Mark Francis

Personal information
- Place of birth: London, England
- Position: Midfielder

Youth career
- 1983–1987: Southern Methodist

Senior career*
- Years: Team / Apps / (Gls)
- 1988–1989: Orlando Lions
- 1989–1990: Dayton Dynamo (indoor)
- 1990–1991: Richardson Rockets
- 1992: North Texas Mid-Cities Flyers
- 1993: DFW Toros
- 1994: Dallas Rockets
- 1995–1996: Mesquite Kickers (indoor)
- 1997: Mobile Revellers

Managerial career
- 1991–1996: Highland Park High School
- 1995: Brookhaven College
- 1997: Mobile Revellers
- 1996–1998: University of South Alabama
- 1999–2023: University of Kansas

= Mark Francis (soccer) =

Mark Francis is an English former-American soccer midfielder who played in the American Soccer League, American Indoor Soccer Association, SISL and USISL. He has also coached at the high school, college and professional levels. He retired from his position as the women's head coach of the University of Kansas October 23, 2023.

==Player==

===Youth===
Francis attended Southern Methodist University, playing on the men's soccer team from 1983 to 1987. During his four seasons, he was a three time All American, second team in 1984, third team in 1985 and first team in 1986. He graduated from SMU in 1987 with a bachelor's degree in physical education.

===Professional===
In 1988, Francis signed with the Orlando Lions of the American Soccer League, remaining with them through the 1989 season. In the fall of 1989, he joined the Dayton Dynamo of the American Indoor Soccer Association. The Dayton Dynamo lost to the Canton Invaders in the championship series. In 1990, he then moved to the Richardson Rockets for the SISL summer indoor soccer season. He continued to play for the Rockets until 1992. In 1991, the SISL was renamed the USISL and the Rockets became the North Texas Mid-Cities Flyers. During this time, the Rockets/Flyers alternated between summer indoor and winter outdoor seasons. The Rockets won the 1991 SISL outdoor season. In 1993, Francis moved to the DFW Toros before returning to the Flyers, now known as the Dallas Rockets in 1993. In 1995, Francis moved again, this time to the Mesquite Kickers for the USISL Indoor season before finishing his playing career with the Mobile Revellers.

==Coach==
Francis began his coaching career will playing for the Dallas Rockets. In 1991, he was hired as the girls’ soccer coach at Highland Park High School.

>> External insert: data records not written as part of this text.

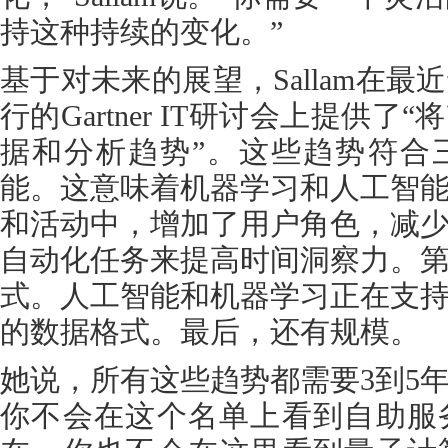
持这种持续的变化。”
基于对未来的展望，Sallam在
行的Gartner IT研讨会上提供了
据和分析趋势”。这些趋势符合
能。这意味着机器学习和人工智
和活动中，增加了用户角色，减
自动化任务来提高时间洞察力。
式。人工智能和机器学习正在支
的数据格式。最后，还有规模。
她说，所有这些趋势都需要3到5
你不会在这个名单上看到自助服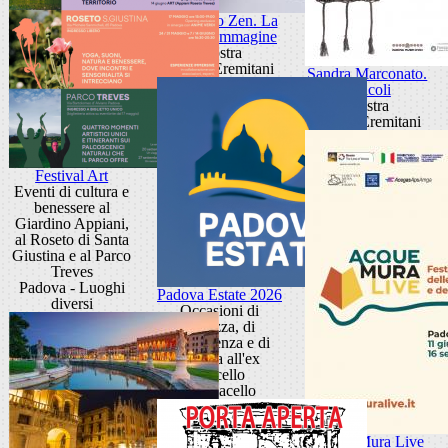
Giancarlo Zen. La
luce fa l'immagine
Mostra
Museo Eremitani
Sandra Marconato.
Oracoli
Mostra
Museo Eremitani
Festival Art
Eventi di cultura e
benessere al
Giardino Appiani,
al Roseto di Santa
Giustina e al Parco
Treves
Padova - Luoghi
Padova Estate 2026
diversi
Occasioni di
bellezza, di
conoscenza e di
cultura all'ex
Macello
Ex Macello
Acque Mura Live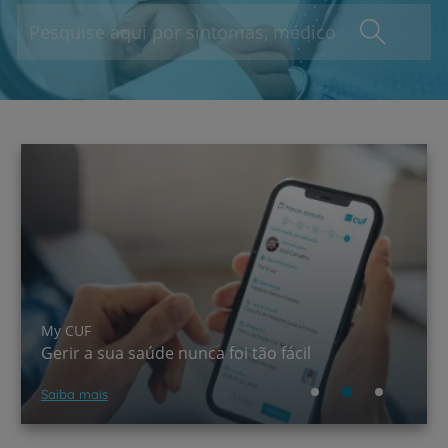
A CUF chegou ao TikTok!
Saber mais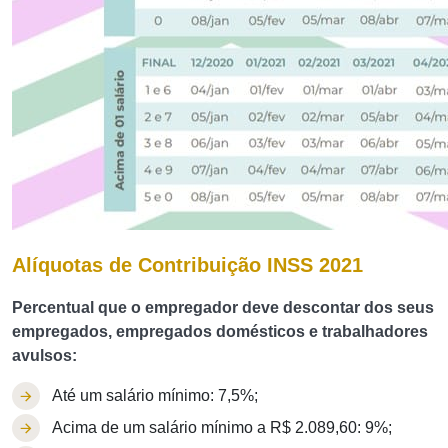
Alíquotas de Contribuição INSS 2021
Percentual que o empregador deve descontar dos seus
empregados, empregados domésticos e trabalhadores
avulsos:
Até um salário mínimo: 7,5%;
Acima de um salário mínimo a R$ 2.089,60: 9%;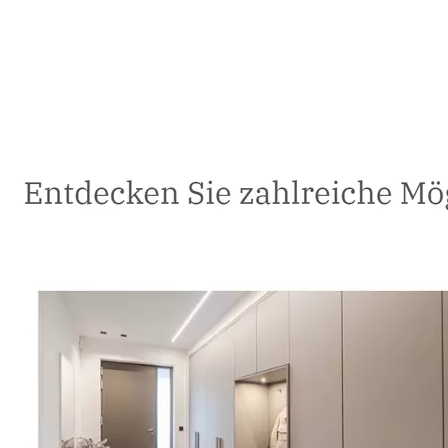
Schreiner
Service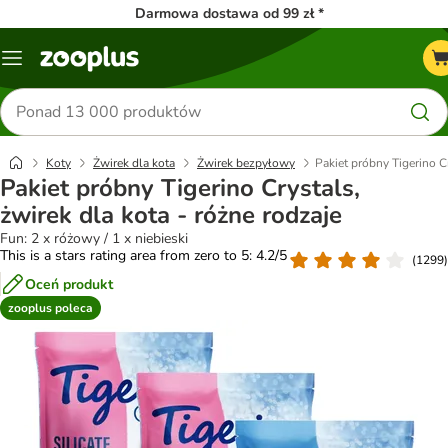
Darmowa dostawa od 99 zł *
Menu
Szukaj
produktów
Koty
Żwirek dla kota
Żwirek bezpyłowy
Pakiet próbny Tigerino Cr
Pakiet próbny Tigerino Crystals,
żwirek dla kota - różne rodzaje
Fun: 2 x różowy / 1 x niebieski
This is a stars rating area from zero to 5: 4.2/5
(
1299
)
Oceń produkt
zooplus poleca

Over six seasons, he won two Texas State high school championships. In 1995 while still at Highland Park, he began a woman's team at Brookhaven College. In 1996, Francis moved to the University of South Alabama to become the women's soccer coach. In his three seasons, he took the Jaguars to a 33-25-1 record. His worst season was his first as the team finished 2–17. By 1998, he had built the Jaguars into a 13–5 team, being named the Big South Conference Coach of the Year. In 1997, Francis also served as the head coach of the Mobile Revellers while also playing for the team. In 1999, the University of Kansas hired Francis as its women's soccer coach. Francis led Kansas to three NCAA Tournaments, and won the Big 12 in 2004.